A new poll of people living in the Bristol Bay region has found broad concern and opposition to the controversial Pebble Mine project.
More than 75 percent of people surveyed in a recent poll said they were either strongly opposed (70 percent) or somewhat opposed (5 percent) to the mine project while only 12.5 percent of respondents said they supported it.
A total of 80 percent of people said they were concerned the mine would pose a risk to commercial, sport and subsistence fishing.
The poll was conducted by the Hays Research Group for the United Tribes of Bristol Bay, a consortium of tribes that’s opposed to hard-rock mines in the region, between June 6 and June 15. The survey contacted 400 Bristol Bay region residents and the survey has a self-reported margin of error of +/- 4.7 percent.

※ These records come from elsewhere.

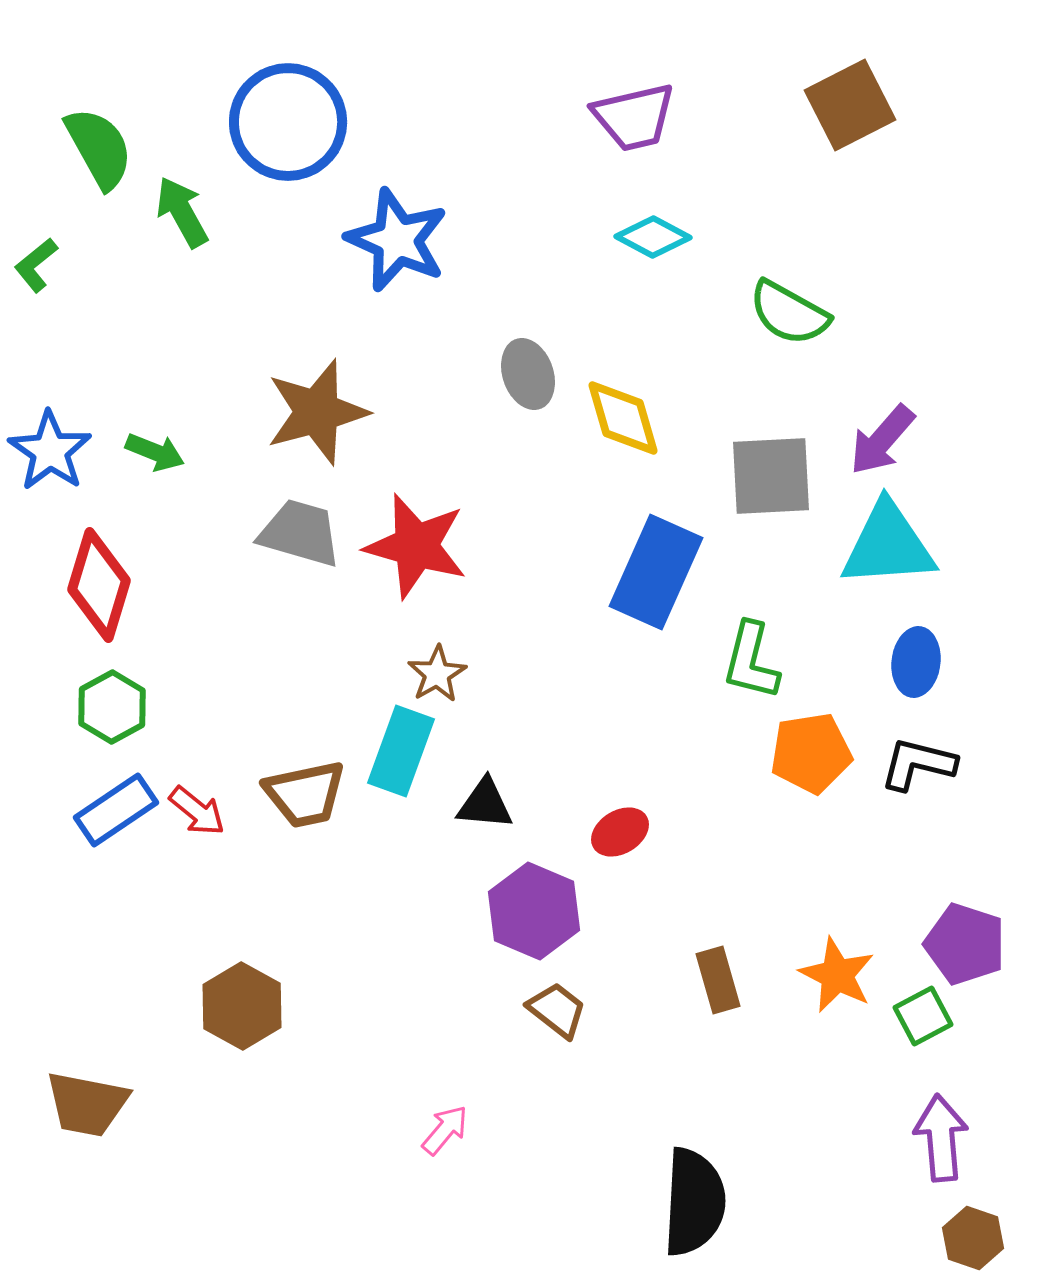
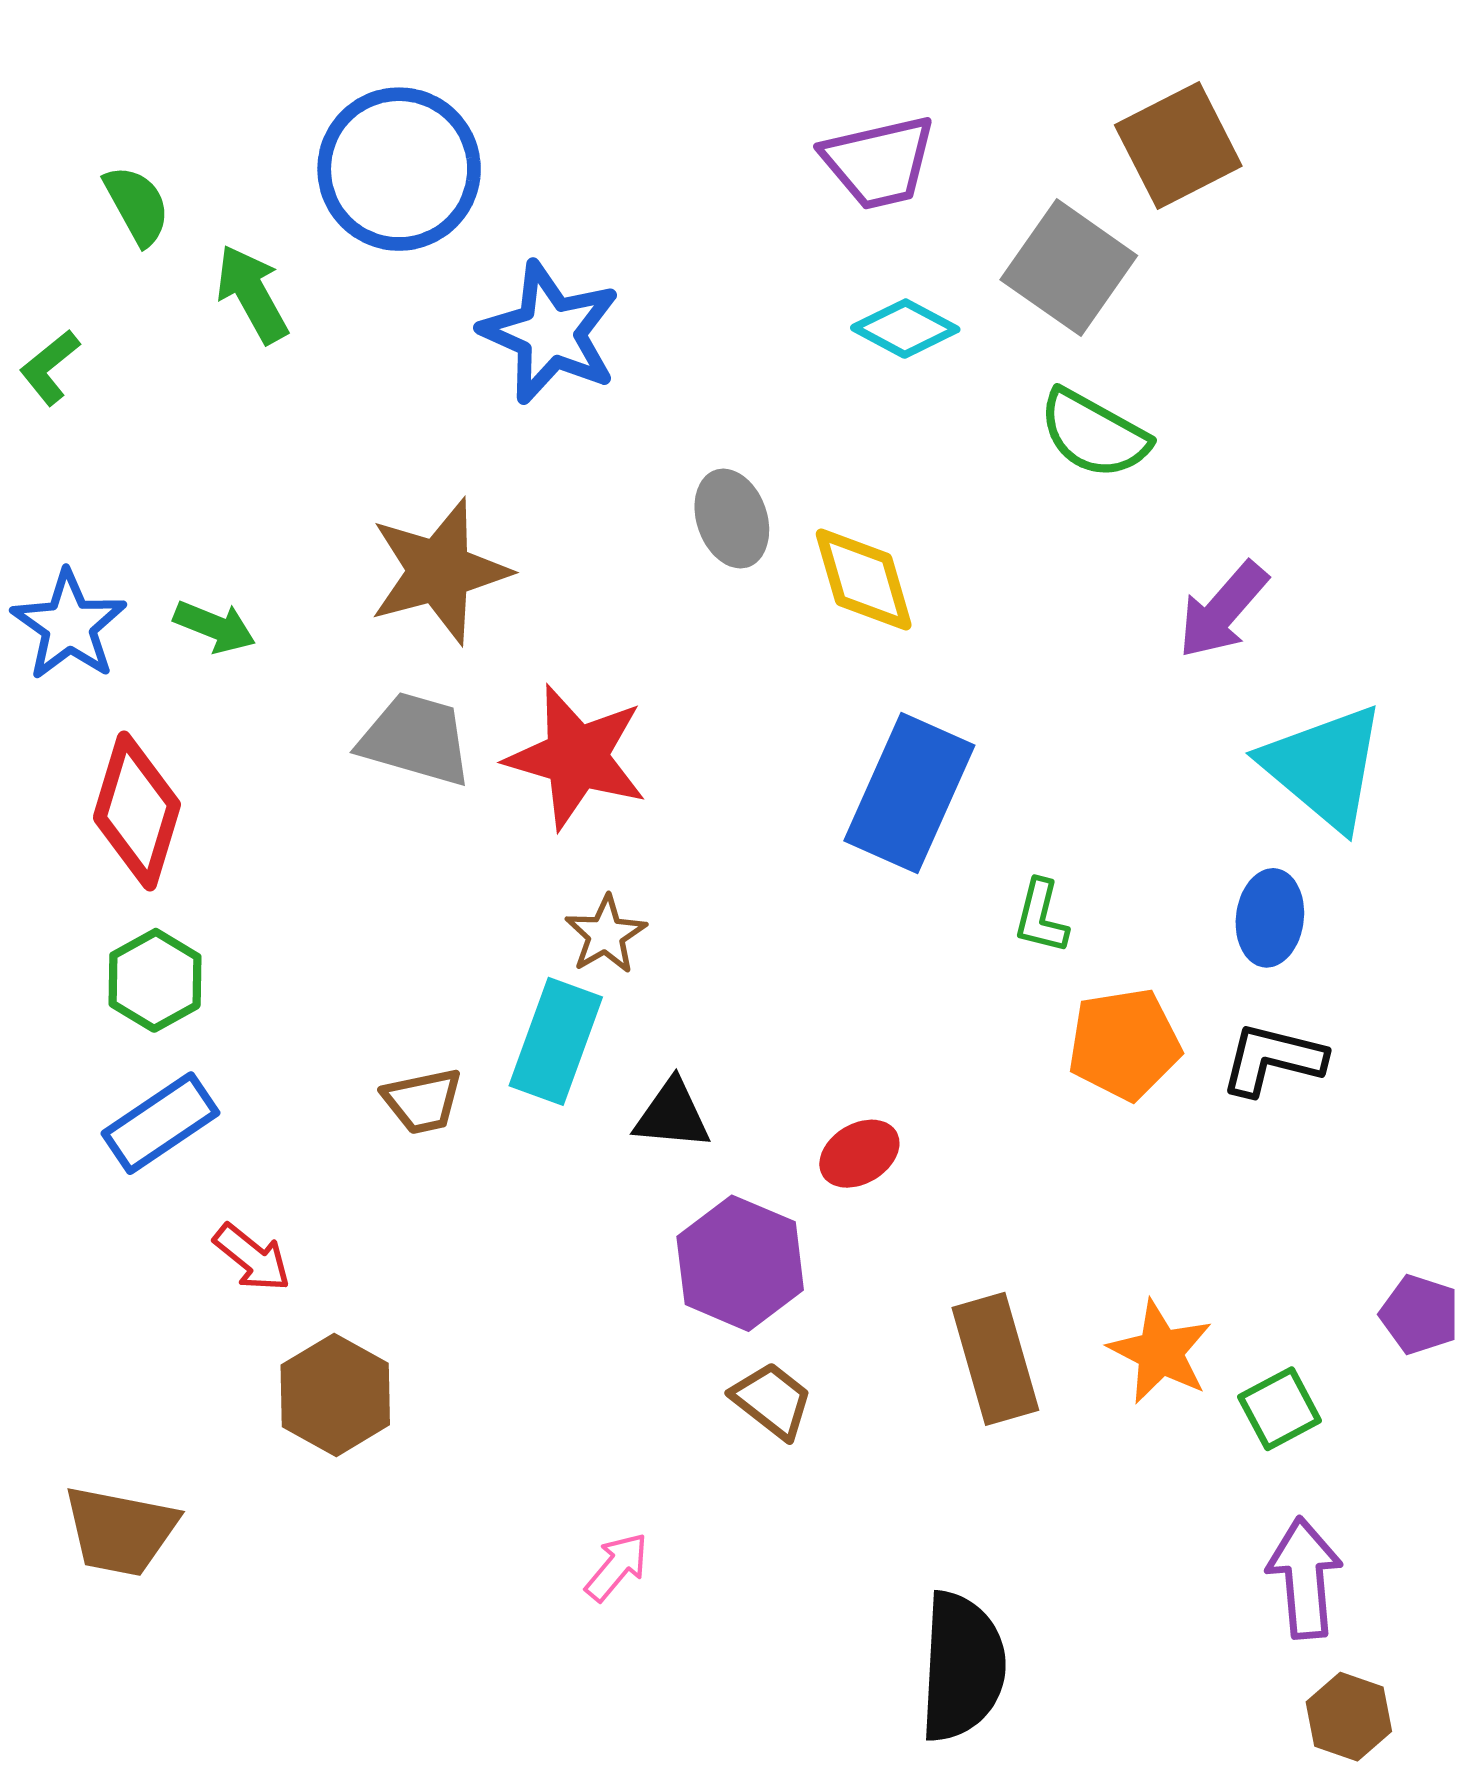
green semicircle: (99, 148) -> (137, 205), size x0.7
gray square: (771, 476) -> (1069, 268), moved, turned 38
cyan triangle: (888, 545) -> (1324, 767), moved, turned 44
green L-shape: (751, 661) -> (1041, 917), size x0.7
brown trapezoid: (305, 794) -> (423, 1101), size x0.7
red arrow: (197, 811) -> (252, 1258), moved
purple pentagon: (965, 944) -> (1420, 1314), moved, size x0.7
brown rectangle: (718, 980) -> (995, 1359), size x1.4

Alongside the opposition to the mine project, the survey also found general distrust of the permitting process and the plans for the project’s future.
Only 29.5 percent said they trust the Army Corps to “protect the watershed, the fish and the economy in Bristol Bay” (55 percent said they didn’t trust and 15.5 percent said they didn’t know). The Environmental Protection Agency didn’t rank particularly well with respondents, either, with just 36 percent saying they trusted the agency to protect the region, while 58.5 percent said they didn’t and 5.5 percent said they weren’t sure.

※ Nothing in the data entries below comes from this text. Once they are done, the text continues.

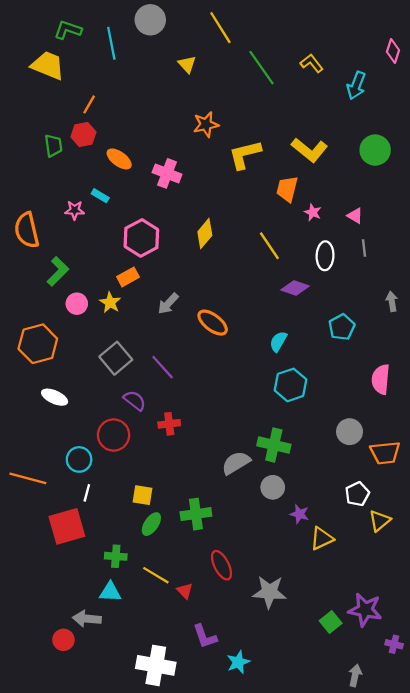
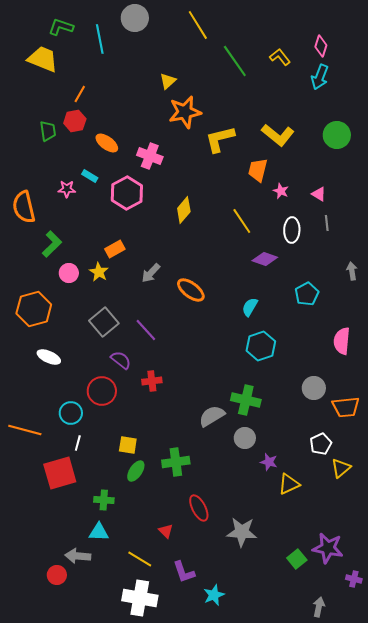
pink diamond: (393, 51) -> (321, 46), moved
yellow triangle: (187, 64) -> (168, 81), moved, turned 30
orange star: (206, 124) -> (185, 112), size x1.4
pink hexagon: (141, 238) -> (127, 193), moved
yellow line: (156, 575) -> (140, 559), moved

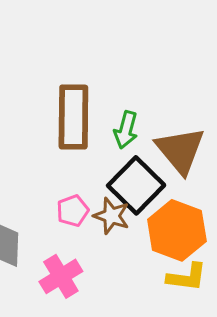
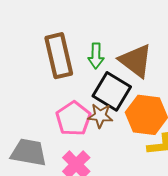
pink pentagon: (73, 211) -> (73, 119), size x1.6

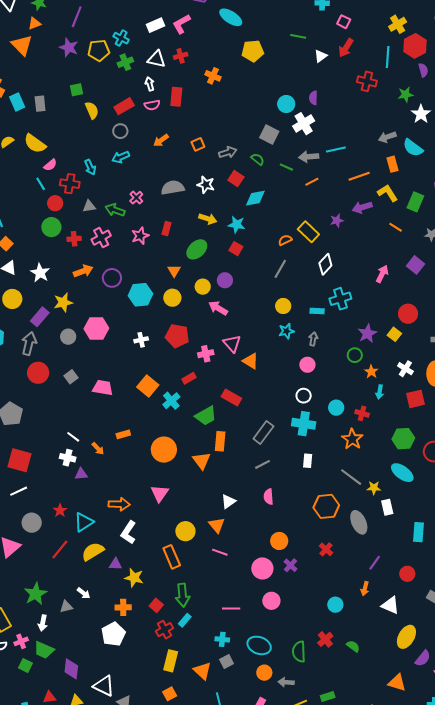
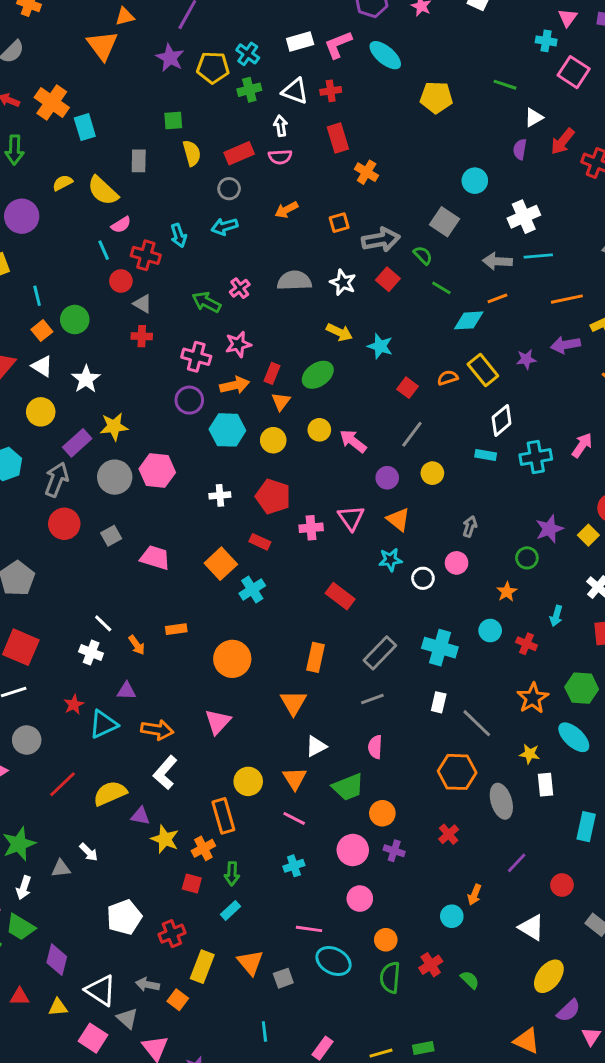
cyan ellipse: (231, 17) -> (385, 55), moved
pink square: (344, 22) -> (574, 72), size x1.5
red arrow: (346, 48) -> (563, 141), moved
orange cross: (213, 76) -> (367, 172), moved
red rectangle: (176, 97) -> (338, 138), moved, turned -30
purple semicircle: (313, 98) -> (520, 149), moved
gray rectangle: (40, 104) -> (139, 161), moved
white cross: (304, 124) -> (524, 217), moved
gray arrow: (228, 152) -> (381, 240), size x1.4
green line: (286, 167) -> (441, 288), moved
cyan diamond: (255, 198) -> (469, 320), moved
gray triangle: (89, 206) -> (142, 304), moved, turned 32
green circle: (51, 227) -> (75, 320), moved
red rectangle: (166, 229) -> (272, 373), moved
pink cross: (101, 238) -> (196, 357), moved, turned 36
red square: (236, 249) -> (408, 388), moved
gray line: (280, 269) -> (412, 434), moved
orange arrow: (83, 271) -> (235, 385), moved
purple circle: (225, 280) -> (387, 478), moved
cyan cross: (340, 299) -> (536, 457), moved
pink arrow: (218, 308) -> (353, 441), moved
cyan rectangle: (317, 311) -> (486, 455), moved
cyan star: (286, 331) -> (390, 560), moved
gray circle: (68, 337) -> (115, 477), size x1.5
orange triangle: (251, 361) -> (398, 520), moved
orange star: (371, 372) -> (507, 592), moved
red rectangle: (189, 378) -> (260, 542), moved, turned 48
white circle: (304, 396) -> (423, 578), moved
green trapezoid: (206, 416) -> (348, 787), moved
orange star: (352, 439) -> (533, 698), moved
orange triangle: (202, 461) -> (293, 703), moved
purple triangle: (81, 474) -> (126, 691), moved
gray line: (351, 477) -> (477, 723), moved
red star: (60, 510) -> (74, 705), moved
cyan triangle: (84, 522) -> (103, 724), moved
purple cross: (290, 565) -> (394, 851), turned -32
orange arrow: (365, 589) -> (474, 895), moved
green arrow: (183, 595) -> (232, 874), size x0.7
red square: (156, 605) -> (192, 883), turned -32
orange cross: (123, 607) -> (203, 848), moved, turned -35
pink line: (231, 609) -> (309, 929), moved
red cross: (165, 630) -> (172, 934), moved
cyan cross: (222, 639) -> (294, 866), moved, turned -32
orange triangle: (202, 671) -> (250, 962), moved
orange circle: (264, 673) -> (386, 940), moved
gray arrow: (286, 682) -> (148, 985), moved
orange square: (170, 694) -> (178, 1000), moved, turned -32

The state’s permitting process fared better with 46 percent saying they felt it’d protect the watershed (40.8 percent opposed and 13.3 percent didn’t know).
U.S. Sen. Lisa Murkowski was also polled on her trustworthiness to “protect the watershed, the fish and the economy in Bristol Bay.” Murkowksi is trusted to do so by 42.8 percent of residents, according to the survey, while 32.8 percent said they didn’t trust her and 19.5 percent said they didn’t know.
The Pebble Mine project found new life under the Trump administration, but more recently has run into trouble after a key partner pulled out, the Environmental Protection Agency cooled on it and the governor is calling for an outright halt to the permitting process.
That hasn’t stopped the mine in its tracks and it’s continuing to push along under the U.S. Army Corps of Engineers’ permitting process, though the size and scope of the mine has been significantly reduced from the initial proposal.
The mine is the focal point of a voter initiative that would ramp up the state’s involvement in permitting any projects that could affect fish habitat. The Stand for Salmon initiative, if approved, is expected to make state permitting for Pebble Mine more rigorous and difficult. Opposition to the initiative has already drawn significant political spending by the resource development industry.